AI is Reducing to Data Curation

AI advances have been concentrated in curation-on-read settings: LLMs are trained on massive, weakly curated convenience samples of the internet, while the output is assumed to be subject to careful human review and accountability on a per-instance basis. This regime shifts all responsibility to the end user to identify errors, biases, and compliance issues (e.g., intellectual property violations). There do exist successful AI applications in curation-on-write settings, typically in science: models trained on precise, objectively correct input in order to produce precise, objectively correct output. For example, popular deep learning architectures are poised to outperform physics-based models to predict the weather, simultaneously learning the physics and the parameters directly from observations, without requiring fluid dynamics to be explicitly programmed.
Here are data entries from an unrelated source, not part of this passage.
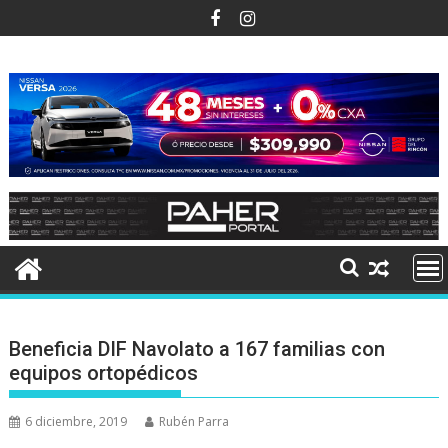
Ir
al
contenido
Beneficia DIF Navolato a 167 familias con
equipos ortopédicos
6 diciembre, 2019
Rubén Parra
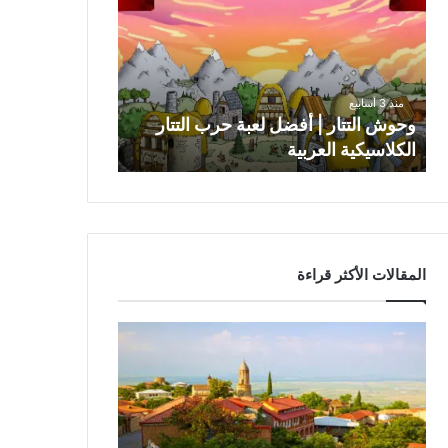
و
ش
ا
ل
ت
منذ 3 أسابيع
ت
وحوش التتار | أفضل لعبة حرب التتار
ا
الكلاسيكية العربية
ر
|
أ
ف
ض
ل
المقالات الأكثر قراءة
ل
ع
ب
ة
ح
ر
ب
ا
ل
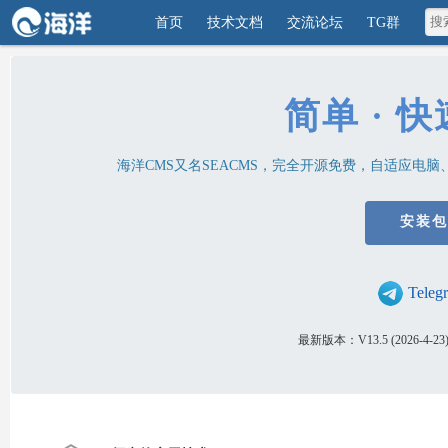
首页
技术文档
交流论坛
TG群
简单 · 快
海洋CMS又名SEACMS，完全开源免费，自适应电
安装包
Tele
最新版本：V13.5 (2026-4-23)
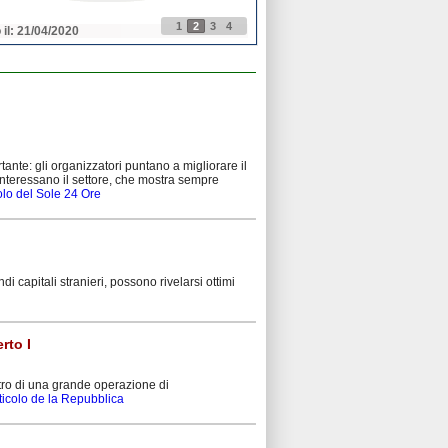
1
2
3
4
 il: 21/04/2020
Pubblicato il: 21/04/2020
ante: gli organizzatori puntano a migliorare il
 interessano il settore, che mostra sempre
colo del Sole 24 Ore
 capitali stranieri, possono rivelarsi ottimi
rto I
atro di una grande operazione di
rticolo de la Repubblica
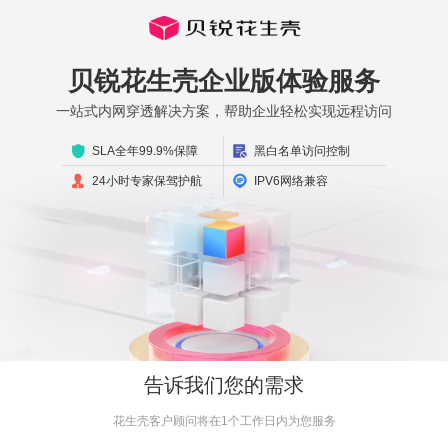
贝锐花生壳企业版体验服务
一站式内网穿透解决方案，帮助企业轻松实现远程访问
SLA全年99.9%保障
黑白名单访问控制
24小时专家保驾护航
IPV6网络兼容
告诉我们您的需求
花生壳客户顾问将在1个工作日内为您服务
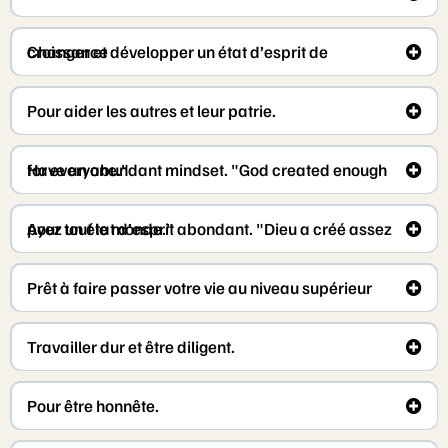
Changer et développer un état d’esprit de croissance
Pour aider les autres et leur patrie.
Have an abundant mindset. "God created enough for everyone."
Ayez un état d’esprit abondant. "Dieu a créé assez pour tout le monde."
Prêt à faire passer votre vie au niveau supérieur
Travailler dur et être diligent.
Pour être honnête.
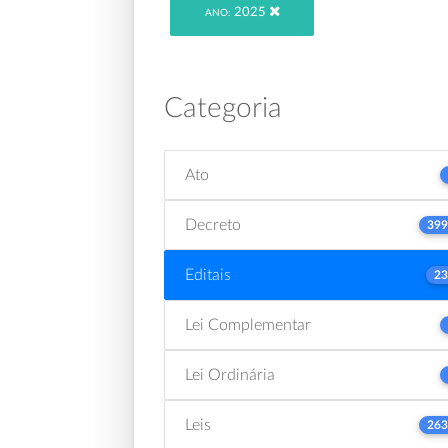
2025
ANO:
Categoria
Ato
Decreto
399
Editais
23
Lei Complementar
Lei Ordinária
Leis
263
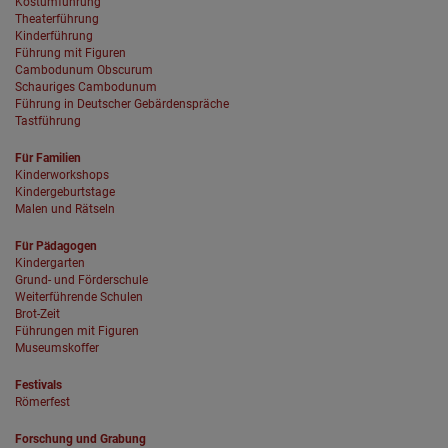
Kostümführung
Theaterführung
Kinderführung
Führung mit Figuren
Cambodunum Obscurum
Schauriges Cambodunum
Führung in Deutscher Gebärdenspräche
Tastführung
Für Familien
Kinderworkshops
Kindergeburtstage
Malen und Rätseln
Für Pädagogen
Kindergarten
Grund- und Förderschule
Weiterführende Schulen
Brot-Zeit
Führungen mit Figuren
Museumskoffer
Festivals
Römerfest
Forschung und Grabung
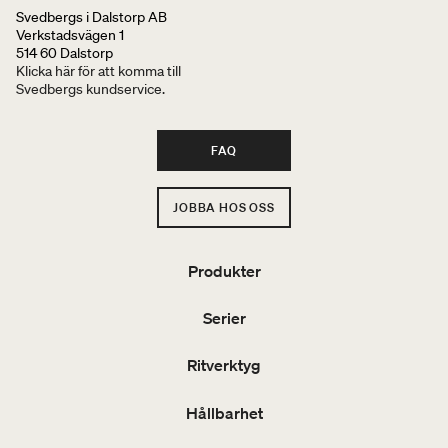
Svedbergs i Dalstorp AB
Verkstadsvägen 1
514 60 Dalstorp
Klicka här för att komma till
Svedbergs kundservice.
FAQ
JOBBA HOS OSS
Produkter
Serier
Ritverktyg
Hållbarhet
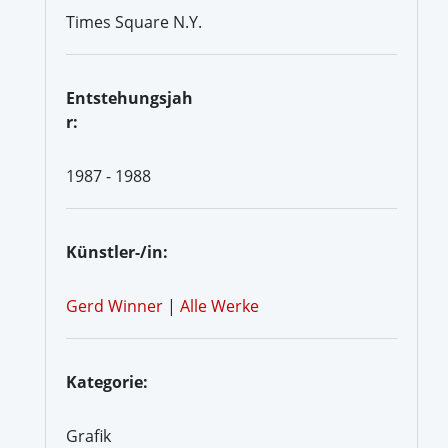
Times Square N.Y.
Entstehungsjah
r:
1987 - 1988
Künstler-/in:
Gerd Winner
|
Alle Werke
Kategorie:
Grafik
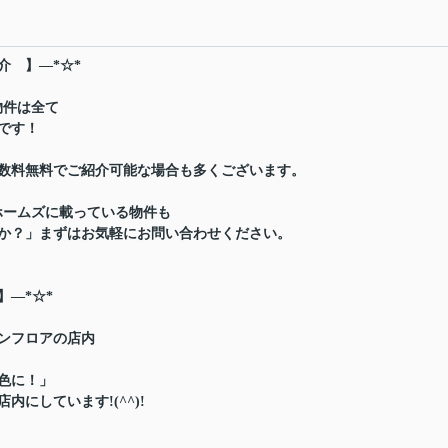
介 】―*☆*
物件は全て
です！
数料無料でご紹介可能な場合も多くございます。
ホームズに載っている物件も
か？」まずはお気軽にお問い合わせください。
】―*☆*
ンフロアの店内
色に！」
にしています!(^^)!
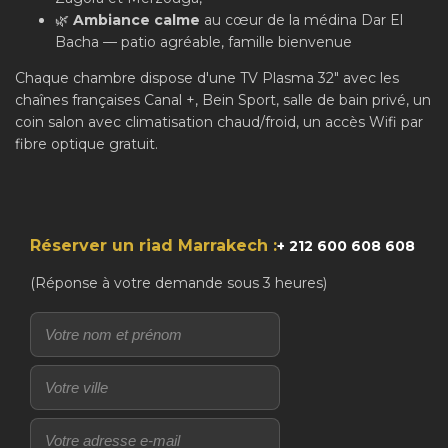
🌿
Ambiance calme
au cœur de la médina Dar El
Bacha — patio agréable, famille bienvenue
Chaque chambre dispose d'une TV Plasma 32" avec les
chaînes françaises Canal +, Bein Sport, salle de bain privé, un
coin salon avec climatisation chaud/froid, un accès Wifi par
fibre optique gratuit.
Réserver un riad Marrakech :
+ 212 600 608 608
(Réponse à votre demande sous 3 heures)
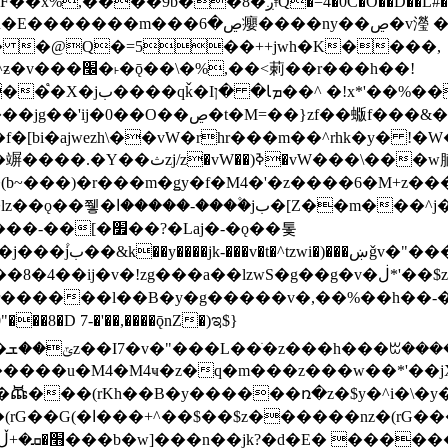
�D��L�DE"7]\��lz�)���k'! DK8��554@5!DF��x%
 ��y�b���ڝ�v�y�����ny��ڝ�6癭
�� �@Q�=5��++jwh�K����,
䓶��r���h��!
Ţ��ם��++jwH<*'��-
��f�[bi�ajwezh\��vW�rhr���m��^rhk�y� !
�y�Z�Ǯ�[Z����-
v�!zg���a��lzwS�g��g�v�ڶ*'��$z�-�֥ ��L!
�D 7-�'��,����ǭnZ�)ಇ$}
��(rKh��B�y������ռ�z�$y�^i�\�y�rب��b��
��+z۫��-jW(�w��*'��-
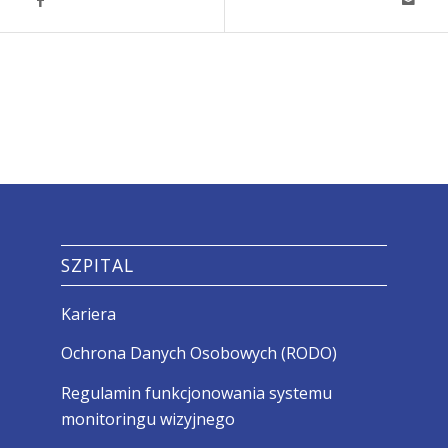
SZPITAL
Kariera
Ochrona Danych Osobowych (RODO)
Regulamin funkcjonowania systemu
monitoringu wizyjnego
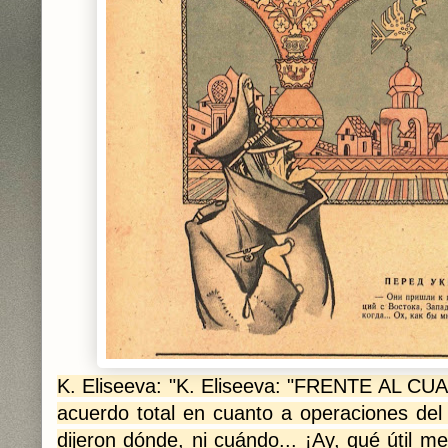
K. Eliseeva: "K. Eliseeva: "FRENTE AL C
acuerdo total en cuanto a operaciones del
dijeron dónde, ni cuándo... ¡Ay, qué útil me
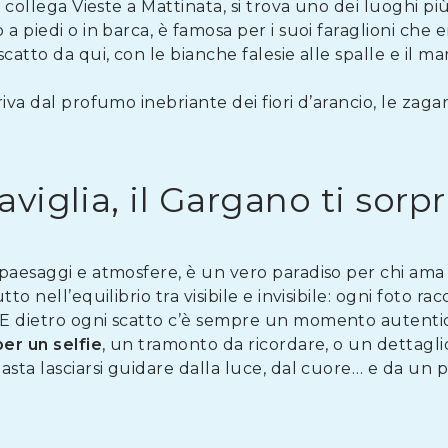
e collega Vieste a Mattinata, si trova uno dei luoghi pi
o a piedi o in barca, è famosa per i suoi faraglioni c
catto da qui, con le bianche falesie alle spalle e il ma
riva dal profumo inebriante dei fiori d’arancio, le za
raviglia, il Gargano ti sor
i paesaggi e atmosfere, è un vero paradiso per chi ama
to nell’equilibrio tra visibile e invisibile: ogni foto 
E dietro ogni scatto c’è sempre un momento autentic
er un selfie
, un tramonto da ricordare, o un dettagli
sta lasciarsi guidare dalla luce, dal cuore… e da un piz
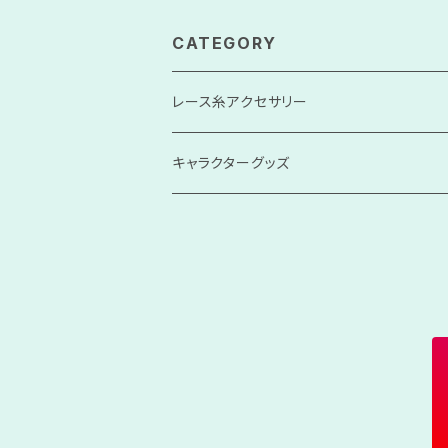
CATEGORY
レース糸アクセサリー
ベビー・キッズ
キャラクターグッズ
その他アクセサリー
あみぐるみドール
あみぐるみ
レース手毬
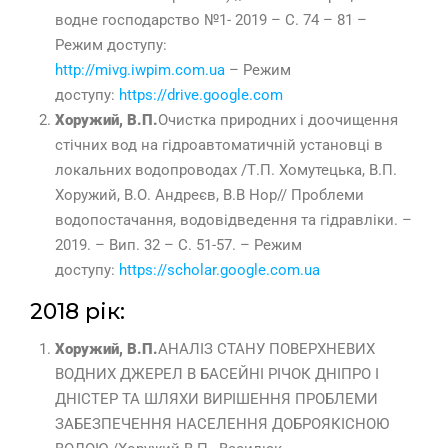
водне господарство №1- 2019 – С. 74 – 81 –
Режим доступу:
http://mivg.iwpim.com.ua
– Режим
доступу:
https://drive.google.com
Хоружий, В.П.
Очистка природних і доочищення
стічних вод на гідроавтоматичній установці в
локальних водопроводах /Т.П. Хомутецька, В.П.
Хоружий, В.О. Андреєв, В.В Нор// Проблеми
водопостачання, водовідведення та гідравліки. –
2019. – Вип. 32 – С. 51-57. – Режим
доступу:
https://scholar.google.com.ua
2018 рік:
Хоружий, В.П.
АНАЛІЗ СТАНУ ПОВЕРХНЕВИХ
ВОДНИХ ДЖЕРЕЛ В БАСЕЙНІ РІЧОК ДНІПРО І
ДНІСТЕР ТА ШЛЯХИ ВИРІШЕННЯ ПРОБЛЕМИ
ЗАБЕЗПЕЧЕННЯ НАСЕЛЕННЯ ДОБРОЯКІСНОЮ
We are studying enabling technologies to reduce the cost of developing AI systems in these curation-on-write settings, characterized by limited data, complex multi-modal features, and ambiguous or conflicting labels. As methods continue to be commoditized, costs are driven by finding and organizing training and evaluation data. This perspective of "curation as programming" is an opportunity to design new tooling to empower domain experts to build AI systems for specialized tasks. I will describe some projects my group is pursuing in this space including recovering missing data in urban mobility, identifying speakers and agenda items in local council meetings, and extracting information from legal documents. I will describe the technical questions we encounter in these settings, including how best to use expert-provided ontologies and unlearning specific biases during fine-tuning.